Port Said remained defiant on Monday night. When the hour came for the new 9 p.m. curfew—imposed by President Mohamed Morsi’s controversial emergency decree—protesters in the restive Mediterranean city promptly poured into the streets. They sang songs, chanted against Morsi’s government and played soccer—at times, even kicking balls at the soldiers tasked with enforcing the curfew, who gamely kicked the balls back. Cars drove around town with makeshift license plates labeled “The Republic of Port Said.”
The scenes were similar in cities across the three governorates where the emergency decree took effect, as Morsi’s attempt to restore order following nearly a week of unrest that has left more than 50 dead seemed to be faltering. In Port Said—where clashes erupted last week after a court doled out death sentences to young soccer fans known as “ultras” for their role in a deadly riot last year—the demonstrations were quickly moving beyond soccer. “This started with the ultras, but the problem is bigger,” said Mohamed el-Katatny, an engineer and Port Said native. “It’s a matter of injustice.”
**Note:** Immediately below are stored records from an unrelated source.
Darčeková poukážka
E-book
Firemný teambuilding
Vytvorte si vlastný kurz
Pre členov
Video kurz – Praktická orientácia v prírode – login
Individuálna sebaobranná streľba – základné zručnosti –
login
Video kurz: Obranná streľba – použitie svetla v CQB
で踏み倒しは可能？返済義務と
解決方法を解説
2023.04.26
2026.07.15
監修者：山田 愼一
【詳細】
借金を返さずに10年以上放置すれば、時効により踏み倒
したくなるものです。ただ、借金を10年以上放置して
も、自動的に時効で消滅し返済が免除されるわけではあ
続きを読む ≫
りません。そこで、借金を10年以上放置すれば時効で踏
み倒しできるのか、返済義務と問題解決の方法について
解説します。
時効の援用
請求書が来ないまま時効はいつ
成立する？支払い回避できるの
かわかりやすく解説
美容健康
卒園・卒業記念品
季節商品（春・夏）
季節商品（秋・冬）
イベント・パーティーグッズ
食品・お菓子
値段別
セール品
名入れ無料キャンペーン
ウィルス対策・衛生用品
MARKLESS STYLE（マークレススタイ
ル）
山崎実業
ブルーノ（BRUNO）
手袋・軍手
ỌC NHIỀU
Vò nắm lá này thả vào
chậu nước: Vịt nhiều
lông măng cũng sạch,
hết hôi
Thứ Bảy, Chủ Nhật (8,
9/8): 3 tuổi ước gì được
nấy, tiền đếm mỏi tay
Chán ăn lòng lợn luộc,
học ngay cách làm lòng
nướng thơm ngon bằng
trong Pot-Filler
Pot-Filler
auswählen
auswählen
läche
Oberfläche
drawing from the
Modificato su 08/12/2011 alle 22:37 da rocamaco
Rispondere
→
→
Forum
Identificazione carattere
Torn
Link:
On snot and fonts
For Aly Ashraf, an 18-year-old student in Port Said who said he was unaffiliated with an ultras group or political party, the protests now were about one thing—Morsi. “Morsi’s administration divided our country,” he said.
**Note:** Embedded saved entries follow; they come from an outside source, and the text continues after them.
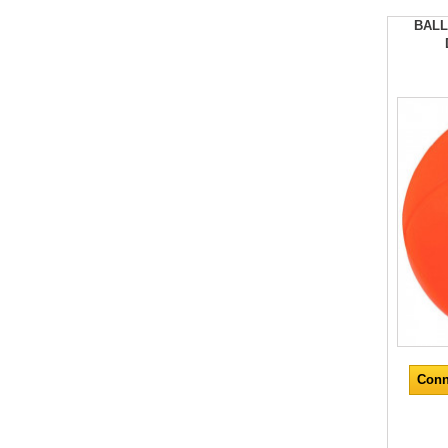
BALL
Conn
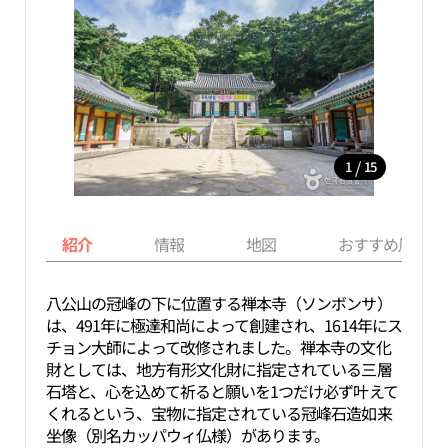
/
1
15
紹介
情報
地図
おすすめ周辺ス
八公山の冠峰の下に位置する禅本寺（ソンボンサ）
は、491年に極達和尚によって創建され、1614年にス
チョン大師によって改修されました。禅本寺の文化
財としては、地方有形文化財に指定されている三層
石塔と、心を込めて祈ると願いを1つだけ必ず叶えて
くれるという、宝物に指定されている冠峰石造如来
坐像（別名カッパウィ仏様）があります。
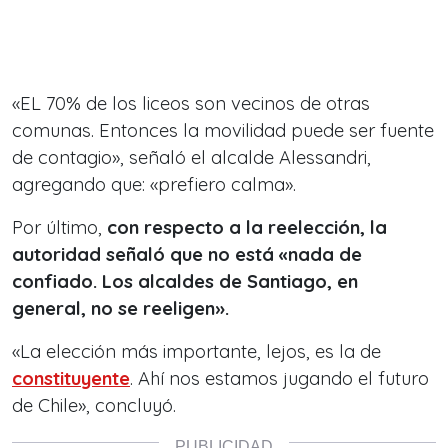
«EL 70% de los liceos son vecinos de otras
comunas. Entonces la movilidad puede ser fuente
de contagio», señaló el alcalde Alessandri,
agregando que: «prefiero calma».
Por último,
con respecto a la reelección, la
autoridad señaló que no está «nada de
confiado. Los alcaldes de Santiago, en
general, no se reeligen».
«La elección más importante, lejos, es la de
constituyente
. Ahí nos estamos jugando el futuro
de Chile», concluyó.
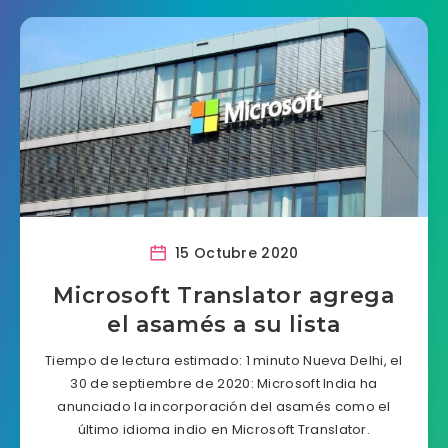
15 Octubre 2020
Microsoft Translator agrega
el asamés a su lista
Tiempo de lectura estimado: 1 minuto Nueva Delhi, el
30 de septiembre de 2020: Microsoft India ha
anunciado la incorporación del asamés como el
último idioma indio en Microsoft Translator.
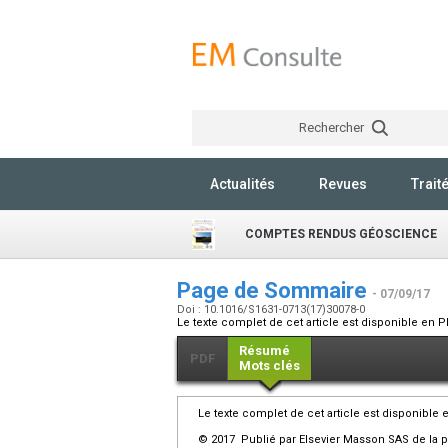
Rechercher
Actualités
Revues
Trait
COMPTES RENDUS GÉOSCIENCE
Page de Sommaire
- 07/09/17
Doi : 10.1016/S1631-0713(17)30078-0
Le texte complet de cet article est disponible en P
Résumé
PDF
Mots clés
Le texte complet de cet article est disponible 
© 2017 Publié par Elsevier Masson SAS de la p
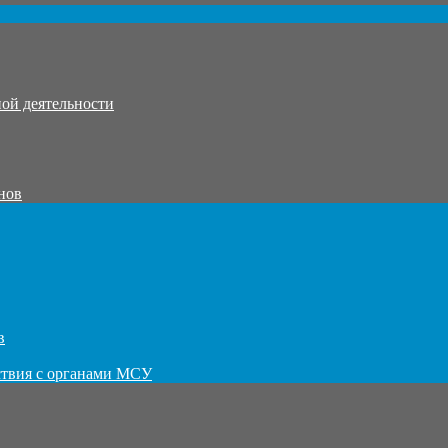
ой деятельности
нов
в
ствия с органами МСУ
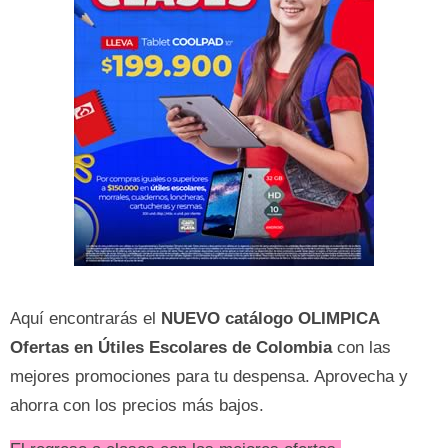
Aquí encontrarás el
NUEVO catálogo OLIMPICA
Ofertas en Útiles Escolares de Colombia
con las
mejores promociones para tu despensa. Aprovecha y
ahorra con los precios más bajos.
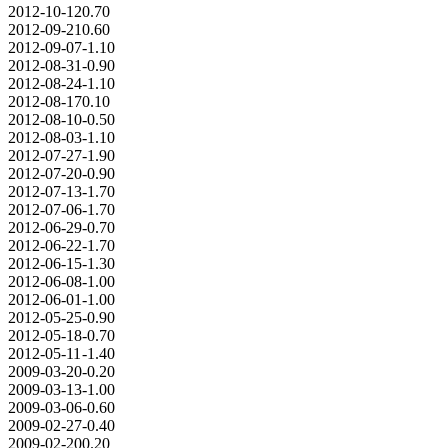
2012-10-12
0.70
2012-09-21
0.60
2012-09-07
-1.10
2012-08-31
-0.90
2012-08-24
-1.10
2012-08-17
0.10
2012-08-10
-0.50
2012-08-03
-1.10
2012-07-27
-1.90
2012-07-20
-0.90
2012-07-13
-1.70
2012-07-06
-1.70
2012-06-29
-0.70
2012-06-22
-1.70
2012-06-15
-1.30
2012-06-08
-1.00
2012-06-01
-1.00
2012-05-25
-0.90
2012-05-18
-0.70
2012-05-11
-1.40
2009-03-20
-0.20
2009-03-13
-1.00
2009-03-06
-0.60
2009-02-27
-0.40
2009-02-20
0.20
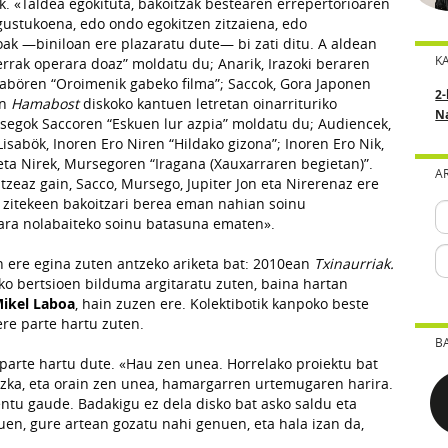
k. «Taldea egokituta, bakoitzak bestearen errepertorioaren
gustukoena, edo ondo egokitzen zitzaiena, edo
oak —biniloan ere plazaratu dute— bi zati ditu. A aldean
K
rrak operara doaz”
moldatu du; Anarik, Irazoki beraren
sabören “
Oroimenik gabeko filma”
; Saccok, Gora Japonen
2-
en
Hamabos
t
diskoko kantuen letretan oinarrituriko
N
rsegok Saccoren “
Eskuen lur azpia”
moldatu du; Audiencek,
 Lisabök, Inoren Ero Niren “
Hildako gizona”
; Inoren Ero Nik,
ta Nirek, Mursegoren “
Iragana (Xauxarraren begietan)”
.
A
zeaz gain, Sacco, Mursego, Jupiter Jon eta Nirerenaz ere
 zitekeen bakoitzari berea eman nahian soinu
 gara nolabaiteko soinu batasuna ematen».
n ere egina zuten antzeko ariketa bat: 2010ean
Txinaurriak.
o bertsioen bilduma argitaratu zuten, baina hartan
ikel Laboa
, hain zuzen ere. Kolektibotik kanpoko beste
ere parte hartu zuten.
B
 parte hartu dute. «Hau zen unea. Horrelako proiektu bat
uzka, eta orain zen unea, hamargarren urtemugaren harira.
entu gaude. Badakigu ez dela disko bat asko saldu eta
en, gure artean gozatu nahi genuen, eta hala izan da,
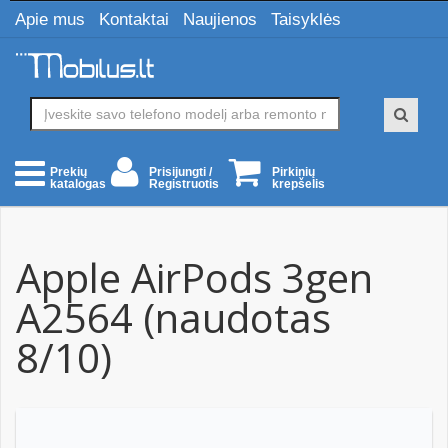
Apie mus
Kontaktai
Naujienos
Taisyklės
Prisijungti /
Pirkinių
Prekių
Registruotis
krepšelis
katalogas
Apple AirPods 3gen
A2564 (naudotas
8/10)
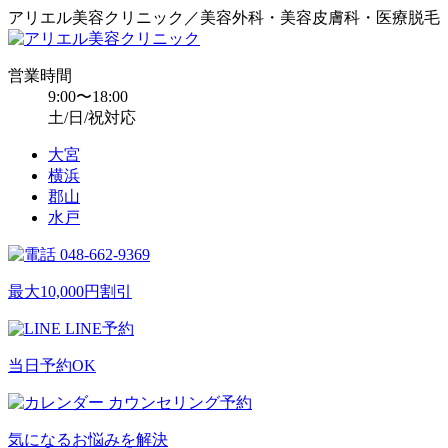
アリエル美容クリニック／美容外科・美容皮膚科・医療脱毛
営業時間
9:00〜18:00
土/日/祝対応
大宮
横浜
郡山
水戸
048-662-9369
最大10,000円割引
LINE予約
当日予約OK
カウンセリング予約
気になるお悩みを解決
Morsi has tapped the military to help bring the city and its neighbors back to order—on Monday, the Egyptian government passed a measure granting the Army the power of arrest. Meanwhile, the country’s top military commander, Gen. Abdel Fattah al-Sisi, issued a dire warning about the ongoing unrest, via a statement on the military’s official Facebook page. “The continuation of the struggle of the different political forces,” he said, “could lead to the collapse of the state.”
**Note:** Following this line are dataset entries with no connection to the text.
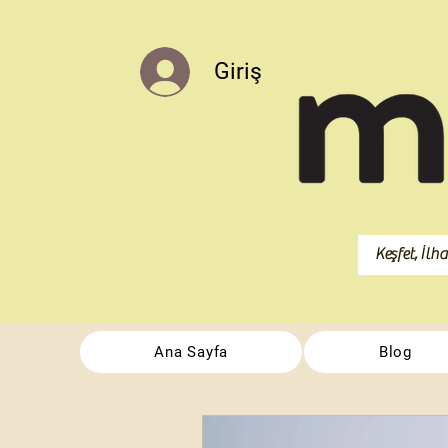
Giriş
Ana Sayfa
Blog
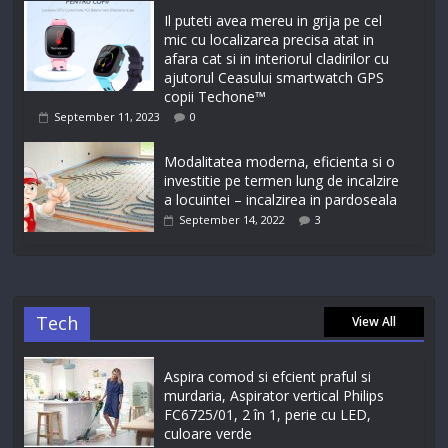
Il puteti avea mereu in grija pe cel
mic cu localizarea precisa atat in
afara cat si in interiorul cladirilor cu
ajutorul Ceasului smartwatch GPS
copii Techone™
September 11, 2023
0
Modalitatea moderna, eficienta si o
investitie pe termen lung de incalzire
a locuintei – incalzirea in pardoseala
September 14, 2022
3
Tech
View All
Aspira comod si efcient praful si
murdaria, Aspirator vertical Philips
FC6725/01, 2 în 1, perie cu LED,
culoare verde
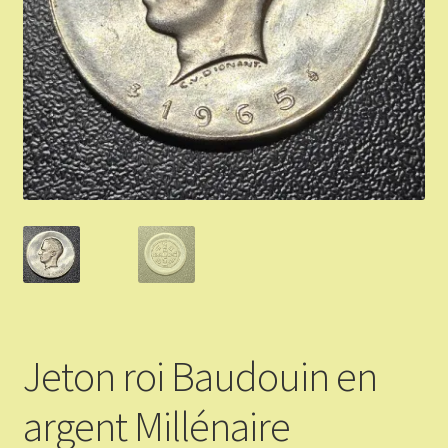
Validation de la commande
Vous Vendez
Articles Or et Argent
Conditions d’utilisation
Mon compte
Panier
Jeton roi Baudouin en
argent Millénaire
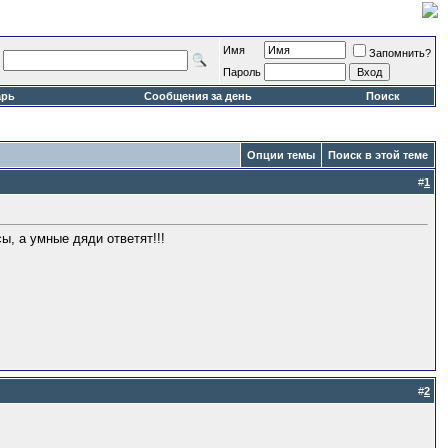
Имя
Запомнить?
Пароль
арь
Сообщения за день
Поиск
Опции темы
Поиск в этой теме
#
1
ы, а умные дяди ответят!!!
#
2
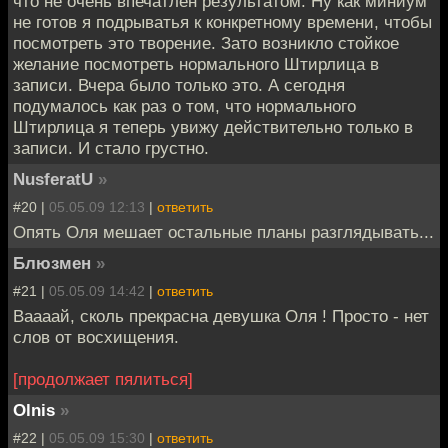
что не очень впечатлён результатом. Ну как миниум
не готов я подрыватья к конкретному времени, чтобы
посмотреть это творение. Зато возникло стойкое
желание посмотреть нормального Штирлица в
записи. Вчера было только это. А сегодня
подумалось как раз о том, что нормального
Штирлица я теперь увижу действительно только в
записи. И стало грустно.
NusferatU
»
#20 |
05.05.09 12:13
|
ответить
Опять Оля мешает остальные планы разглядывать...
Блюзмен
»
#21 |
05.05.09 14:42
|
ответить
Ваааай, сколь прекрасна девушка Оля ! Просто - нет
слов от восхищения.
[продолжает пялиться]
Olnis
»
#22 |
05.05.09 15:30
|
ответить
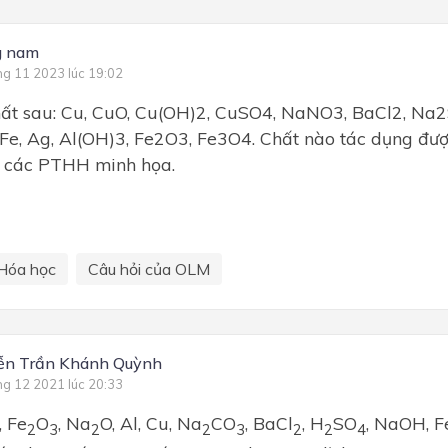
g nam
ng 11 2023 lúc 19:02
hất sau: Cu, CuO, Cu(OH)2, CuSO4, NaNO3, BaCl2, Na
 Fe, Ag, Al(OH)3, Fe2O3, Fe3O4. Chất nào tác dụng đ
t các PTHH minh họa.
Hóa học
Câu hỏi của OLM
ễn Trần Khánh Quỳnh
ng 12 2021 lúc 20:33
, Fe
O
, Na
O, Al, Cu, Na
CO
, BaCl
, H
SO
, NaOH, F
2
3
2
2
3
2
2
4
Port Said—along with its canal-region neighbors of Ismailia and Suez, which are also covered by Morsi’s decree—has been a picture of chaos in recent days, with demonstrators trading gunfire with police and volleys of tear gas dispersing funeral processions for residents killed in the clashes. Amid the upheaval, the country’s opposition—which had taken to the streets en masse just a day before the Port Said verdict last week, in commemoration of the two-year anniversary of the 2011 revolution—has sought to press the advantage against Morsi, renewing its fight against the controversial Constitution he pushed through last year. A number of opposition leaders met with the president late Monday—however a coalition of 35 secular groups—led by Mohamed ElBaradei—boycotted the talks, saying it was merely political theater.
Many in the opposition think Morsi’s use of the emergency decree—a hated tool of repression during the three-decade rule of his predecessor, Hosni Mubarak—will only see him further weakened politically. “No. 1, we have had very bad experience with emergency law,” said the Cairo activist who blogs under the handle Big Pharaoh. “And No. 2, it’s completely useless. If you look at the news reports coming from the cities where the emergency law was declared—I mean people are still taking to the streets. They are not paying attention to emergency laws.”
Port Said may see this as its moment to shine in Egypt’s ongoing political transition. Many smaller cities have felt somewhat neglected by the rapid changes engulfing Egypt these past two years, with much of the focus concentrated on the larger cities like Cairo and Alexandria—while at the same time, an alarming deterioration in security has gripped the country outside the capital. Like Suez, Port Said has played a significant role in Egypt’s revolutionary past—in 1956 when then-President Gamal Abdel Nasser nationalized the Suez Canal Company, triggering an invasion by Britain, France, and Israel, Port Said was the battleground, and it became synonymous with the resistance movement that emerged from the crisis.
Even Egypt’s revolutionary activists seem unsure where the new round of protests might lead. “This violence is kind of new,” said Big Pharaoh, the Cairo blogger. “It’s definitely not like [the 2011 revolution], where you had large groups of people acting together. Now, you have different people acting in different cities across the country, and we don’t know where this is taking us.”